The Polish Energy Market is Moving Faster than the Government: Turning Green

From the Polish Institute for Renewable Energy:

Poland stresses the importance of the coal sector and at the same time fighting for "the rehabilitation of coal" in Europe and improve the operation of coal mining in Silesia. The role of coal in the economy is not so big. Revenues from the sale of coal in the national GDP is less than 1.4%, while that for the renewable energy market in 2013 exceeded 1.3% of GDP. Gramwzielone

Every year this trend will get stronger and it is occurring despite the Polish Government, not because of it. The underlying factors strongly favor the continuation of the increasingly role of green energy and the declining role of coal. Beyond the problems of Polish coal  (which are themselves impossible to underestimate), it is quicker to build green energy production than any conventional plant (except natural gas, which is largely moot now). The premium for green energy is less each year as the "cross over" point nears on many RES technologies. Finally a new emerging shift in mentality is occurring, more and more Polish individuals and companies operating in Poland are thinking about RES in a favorable light. This is despite a drumbeat of criticism from the ruling party (finding itself out of step and out of tune on this issue as it is on many others). 
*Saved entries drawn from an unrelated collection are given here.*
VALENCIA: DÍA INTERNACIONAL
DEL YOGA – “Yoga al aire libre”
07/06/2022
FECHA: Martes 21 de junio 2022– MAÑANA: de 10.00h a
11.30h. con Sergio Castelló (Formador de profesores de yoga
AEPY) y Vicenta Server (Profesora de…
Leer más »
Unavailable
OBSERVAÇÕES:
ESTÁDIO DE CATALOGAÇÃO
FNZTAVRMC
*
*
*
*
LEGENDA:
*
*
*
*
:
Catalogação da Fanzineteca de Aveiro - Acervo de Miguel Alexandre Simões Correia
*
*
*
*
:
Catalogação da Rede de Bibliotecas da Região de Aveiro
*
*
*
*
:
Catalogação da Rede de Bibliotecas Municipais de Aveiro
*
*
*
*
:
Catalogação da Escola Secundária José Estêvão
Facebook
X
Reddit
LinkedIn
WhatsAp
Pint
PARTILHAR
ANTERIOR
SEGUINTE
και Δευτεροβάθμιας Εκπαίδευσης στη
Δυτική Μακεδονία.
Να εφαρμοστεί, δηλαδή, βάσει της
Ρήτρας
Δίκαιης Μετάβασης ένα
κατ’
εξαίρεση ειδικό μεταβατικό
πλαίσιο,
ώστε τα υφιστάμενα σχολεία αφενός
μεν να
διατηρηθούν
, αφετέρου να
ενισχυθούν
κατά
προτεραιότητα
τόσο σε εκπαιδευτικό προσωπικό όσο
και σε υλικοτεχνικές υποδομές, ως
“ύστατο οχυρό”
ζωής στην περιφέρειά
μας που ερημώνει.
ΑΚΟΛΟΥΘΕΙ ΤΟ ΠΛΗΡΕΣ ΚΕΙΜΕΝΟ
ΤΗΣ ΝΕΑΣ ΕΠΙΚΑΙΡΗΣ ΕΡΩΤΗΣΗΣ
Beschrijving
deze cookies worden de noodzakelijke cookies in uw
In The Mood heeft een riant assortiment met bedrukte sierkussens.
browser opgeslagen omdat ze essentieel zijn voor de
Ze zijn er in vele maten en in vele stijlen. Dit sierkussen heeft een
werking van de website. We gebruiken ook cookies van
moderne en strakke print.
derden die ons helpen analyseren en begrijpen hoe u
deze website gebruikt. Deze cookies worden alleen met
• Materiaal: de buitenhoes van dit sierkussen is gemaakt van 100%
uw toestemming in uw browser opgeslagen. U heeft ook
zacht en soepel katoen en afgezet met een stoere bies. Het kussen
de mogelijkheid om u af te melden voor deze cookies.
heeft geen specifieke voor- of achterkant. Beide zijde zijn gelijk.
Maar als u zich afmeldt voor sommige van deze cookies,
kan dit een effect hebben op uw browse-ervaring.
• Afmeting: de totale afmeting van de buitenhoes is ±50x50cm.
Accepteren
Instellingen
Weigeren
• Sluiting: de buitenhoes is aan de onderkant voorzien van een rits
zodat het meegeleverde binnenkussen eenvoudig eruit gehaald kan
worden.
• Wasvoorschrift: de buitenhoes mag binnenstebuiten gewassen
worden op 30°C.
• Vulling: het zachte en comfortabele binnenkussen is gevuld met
Coal remains a labor intensive sector with huge political connections (beyond the unions is the large number of state-appointed "executives" that get big salaries in black energy companies owned by the government). Of course, the more the state is involving in ownership of enterprises, the more chances there are for kick-backs and corruption as well. Besides coal production, there is the huge number of jobs and GDP contribution of Polish coal-fired power plants. Yet this elaborate house of cards is coming apart from the bottom up. The political party allegedly pro-free market is finding that the free market has a mind of its own and does not play favorites. 

As Pogo famously say in the American cartoon strip, "We have met the enemy, and he is us." Traditional Polish politicians seem destined to learn this the hard way.